Northern Irish people are allowed to become citizens of the Republic of Ireland, under Irish law, and the Scots could of course choose to do something similar. There's nothing under UK law preventing dual nationality- I have dual citizenship with Australia- and there's plenty of precedent with Irish independence.
I'm very much undecided about this vote as, quite simply, I don't feel there's enough access to enough information to truly understand the implications. The conversation is being dominated and led by the anti-EU lot, who are spending too much time on unimportant matters like "sovereignty" and immigration and not enough time on the actual real-life implications of leaving.
The anti-EU lot seem to be claiming that everything would be the same as always. We'd get all the benefits of the EU- free trade, free movement (for us)- but none of the responsibilities of paying for it. I can't help but think that's a very fanciful position to take; it's not often one gets to have the milk for free without buying the cow first.
My gut instinct is to remain inside the EU, mostly because I think it would be a very bitter and messy divorce. There are quite a few things about the EU that I have big misgivings about, but I think we probably get more than we put in.

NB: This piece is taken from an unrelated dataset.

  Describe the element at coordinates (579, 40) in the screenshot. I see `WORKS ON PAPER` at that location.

I'm certainly very concerned that the level of debate seems to be at "the Poles are stealing your job and your benefits". I'd like some genuine reassurance from the anti-EU lot that there will still be a job if we left. I'm not convinced.

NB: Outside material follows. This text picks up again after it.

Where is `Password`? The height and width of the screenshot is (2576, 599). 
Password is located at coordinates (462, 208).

I would like to see the various debates spend more time covering our sovereignty, our borders, migration and how only our elected government retains control over laws that are appropriate to the UK.
I wouldn't, as I consider most of those issues largely irrelevant to whether we should be inside or outside the EU. There's no such thing as true sovereignty in a globalised world: just look at google and Starbucks' tax affairs. And the real bete noire for the anti-EU lot- the Human Rights Act- was a UK law implemented by a UK government with no outside interference (and, in any case, is irrelevant as the ECHR and the EU are not the same organisation).